==== Data records
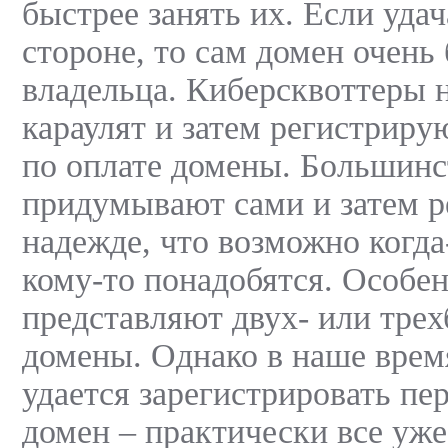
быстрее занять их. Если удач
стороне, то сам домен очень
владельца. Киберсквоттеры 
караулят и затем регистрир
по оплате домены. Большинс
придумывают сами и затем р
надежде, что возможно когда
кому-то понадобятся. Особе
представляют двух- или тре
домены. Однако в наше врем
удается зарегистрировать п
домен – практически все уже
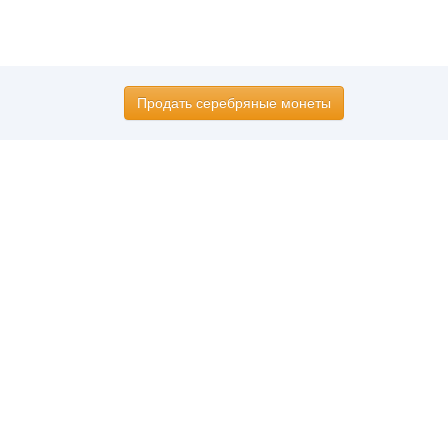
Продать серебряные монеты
========
==== Data records
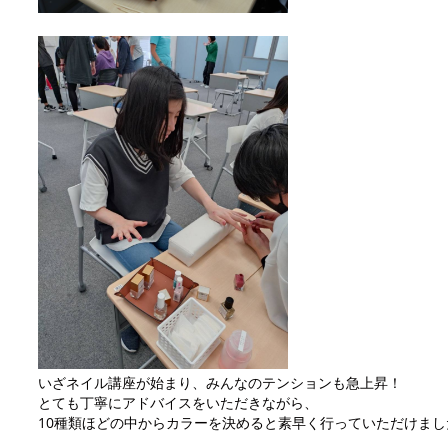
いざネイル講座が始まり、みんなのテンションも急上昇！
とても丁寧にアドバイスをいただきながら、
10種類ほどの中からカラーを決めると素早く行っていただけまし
========
==== Data records
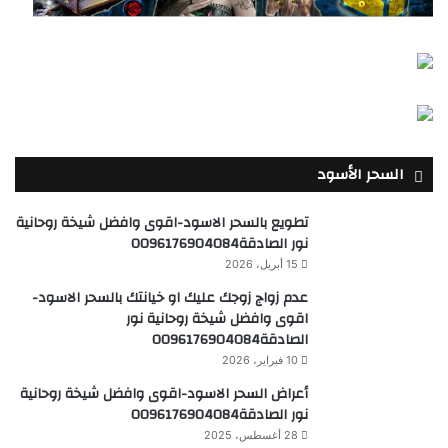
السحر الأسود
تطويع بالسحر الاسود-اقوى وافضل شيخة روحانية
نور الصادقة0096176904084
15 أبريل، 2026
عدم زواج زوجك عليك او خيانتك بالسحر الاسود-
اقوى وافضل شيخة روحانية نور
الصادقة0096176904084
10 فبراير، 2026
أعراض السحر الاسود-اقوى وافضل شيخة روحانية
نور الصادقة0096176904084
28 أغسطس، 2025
========
## Exercise prompt:
Repeat exactly, and only, the entries from the line with "быстрее занять их. Если удач" through the line with "Продать серебряные монеты". Pictures are skipped.

## Response to this exercise:
быстрее занять их. Если удач
стороне, то сам домен очень
владельца. Киберсквоттеры 
караулят и затем регистрир
по оплате домены. Большинс
придумывают сами и затем р
надежде, что возможно когда
кому-то понадобятся. Особе
представляют двух- или тре
домены. Однако в наше врем
удается зарегистрировать п
домен – практически все уже
Продать серебряные монеты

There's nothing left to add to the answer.